Tensor Processing Unit 2.0Tensor Processing Unit 2.0

This is actually where the Tensor Processing Units (TPU for short) comes in and this is what it was built for. TPUs implement a process called quantization, which uses an 8-bit integer to approximate a value between a preset minimum and maximum value. So it comprises of a range of values into a single one. so this is ideal in case of spacial optimization and reduces energy consumption. Complex Instruction Set Computing (or CISC for short) designed for the process of implementing high-level instructions. They run more complex tasks with these instructions. This is in the post of Reduced Instruction Set Computing (or RISC for short) designs implemented in most GPUs and CPUs. With RISC, the focus is to define simple instructions and to execute them as quickly as possible. Typical RISC processors provide instructions for simple calculations such as multiplying for adding numbers and hence are called as scalar processors, as they perform single or Scalar operation with each instruction.
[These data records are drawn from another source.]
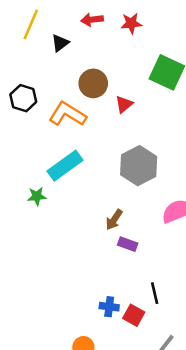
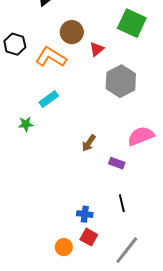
cyan rectangle: (65, 166) -> (49, 99), size x0.7
gray hexagon: (139, 166) -> (121, 81), moved
purple rectangle: (128, 244) -> (117, 163), moved
red square: (134, 315) -> (89, 237), moved

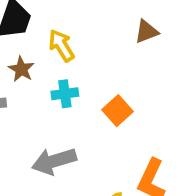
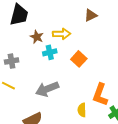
yellow arrow: (61, 46) -> (62, 34), moved, turned 126
brown star: (21, 69) -> (37, 37), moved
In contrast, TPUs have a Matrix Processor, which processes hundreds of thousands of matrix operations in a single clock cycle, and you can think of it as printing an entire document at once rather than word by word or line by line. There was actually a second generation of TPUs released in May of 2018; called as Cloud TPUs and they can both run and train neural networks. They include a custom network that allows the construction of machine learning, could include supercomputers which are called TPUpods.

Cloud TPU PodsCloud TPU Pods

So this is incredibly exciting, but the question occurs; Where do we go next…? And obviously, I don’t have the answers. But, I do want to draw your attention towards some emerging patterns and their associated questions. As we have seen the progression from CPUs to GPUs and to TPUs, there has been a trend towards favoring: parallelization of processes, extending of storage spaces and increase in complexity and interdependence of pieces, both form, and function. So the questions that can be arised from the above patterns include those of implementation.

How can we implement TPUs in the best possible way…? How will they change our strategies of approach towards a particular problem…?

Now we start prioritizing Brute Force Approach, not that we have unlimited speed and storage space over, we continue to seek efficiency. At what point does one of those things become more valuable than the other. And TPUs engage with Moore’s Law; which I would let you look at more later if you want;

As Time and Technology precede, we tend to pack more and more information and more and structures inside a smaller and smaller space (In my words).

So, that’s like an exponential growth curve. And the question is; What is the limit to this…? Do we even properly understand what TPUs can do…? And, I would argue that we don’t, because we don’t know what the Brain does either, and neural networks are modeled on the brain and TPUs are modeled to work with neural networks.